Unfortunately (or fortunately?), /r/selfhosted is private atm due to the blackout, so I’m unable to find and share thread link.
The facts are:
@TheFrenchGhosty@lemmy.pussthecat.org @TheFrenchGhosty@libretooth.gr posted all about this on GitHub, reddit, their personal blog, and contacted random media outlets like the one linked here, to complain about how “we have nothing to do with YouTube, why is YouTube bullying us”. And since everyone obviously wants to give the little guy the benefit of the doubt, everyone starts wondering how it could be that a project that’s all about providing an alternative UI for YouTube, doesn’t call YouTube.
It’s like if a movie pirating website is trying to argue
I’m all for invidious, piracy, etc. But seriously?
Gday matey. The difference with Invidious and endgame.mp4, is that invidious doesnt host anything, its merely a proxy.
A torrent tracker doesn’t host anything either. It’s merely a lighthouse for people to know who is hosting it. And trackers are hosted exclusively in certain specific countries because of that.
It’s certainly possible to scrape data from interactions with a site directly, without using its API. This is even legal - there were no gymnastics in my response there. However, that decision has since been remanded, then re-affirmed, then challenged, and then LinkedIn obtained an injuction against HiQ which the two of them are still fighting over. So it could get properly overturned.
I definitely thought it seemed like it would be difficult to do this to offer a youtube frontend, but plausible enough that I didn’t look into it. Thank you for this. I’m looking more closely now :)
If they are using undocumented internal APIs, do YouTube’s API TOS apply to those? I checked the text of the TOS and it seems to me like it should apply; they say “The YouTube API services … made available by YouTube including …”. That seems broad enough to me to cover internal APIs as well, if their endpoints are accessible, but IANAL.

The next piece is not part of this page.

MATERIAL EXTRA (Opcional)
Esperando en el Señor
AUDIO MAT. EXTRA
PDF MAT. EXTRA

Also, the open response to the C&D seems to throw shade at the TOS saying “The “YouTube API Services” means (i) the YouTube API services” but ignores that this is immediately followed by parenthetical examples and qualifiers. The TOS is defining the term so that it doesn’t have to repeatedly add the qualifiers. Nothing weird about that. That’s uh… pretty bad-faith arguing, if I’m interpreting it correctly.

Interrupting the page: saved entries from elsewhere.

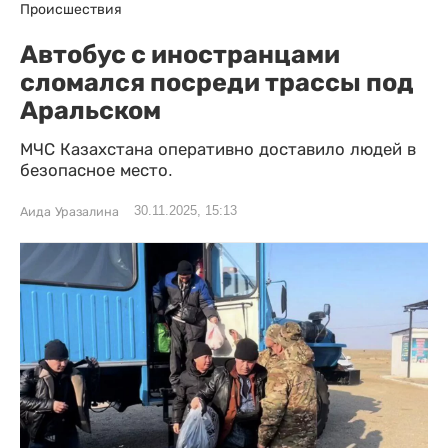
Происшествия
Автобус с иностранцами
сломался посреди трассы под
Аральском
МЧС Казахстана оперативно доставило людей в
безопасное место.
30.11.2025, 15:13
Аида Уразалина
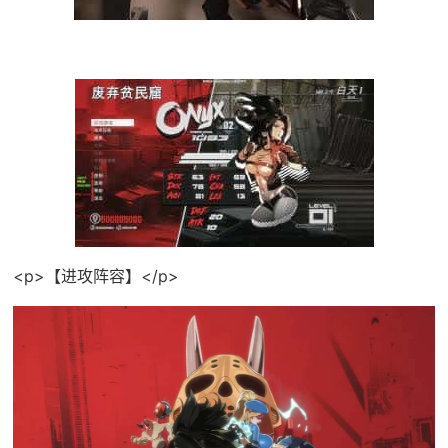
<p>【进攻阵容】</p>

Edit: assuming you refer to the same reverse engineering points that they made above… yeah.
You can’t say something that profound and leave us on a cliffhanger… Ellaborate a bit please?
They’ve (convincingly) followed up above. I’m hoping the contributors to Invidious can clear this up. If no one replies here, I’ll open an issue on Invidious’ GitHub page asking that clarification be added to the readme on how their YoutubeAPI wrapper is not using an official YouTube API.

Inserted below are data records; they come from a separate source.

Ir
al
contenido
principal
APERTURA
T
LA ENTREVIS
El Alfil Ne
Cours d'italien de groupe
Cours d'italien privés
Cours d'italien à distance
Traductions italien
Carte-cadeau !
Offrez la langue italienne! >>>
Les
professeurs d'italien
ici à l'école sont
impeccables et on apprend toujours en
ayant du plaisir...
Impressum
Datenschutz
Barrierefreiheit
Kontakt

One of the devs answered above
I’ve replied to that, I’m not satisfied. It’s a bit of a wall of text though.
TL;DR: “clean room reverse engineering” has a specific definition and I don’t believe it applies here. I do believe that the cited TOS applies to an internal API endpoint which is publicly accessible. Both things spell trouble.
I also take issue with the phrase “does not use official YouTube APIs” in the readme, but maybe that’s pedantry between “official” and “documented.”
Ooh thanks for the reply, I wouldn’t have known otherwise!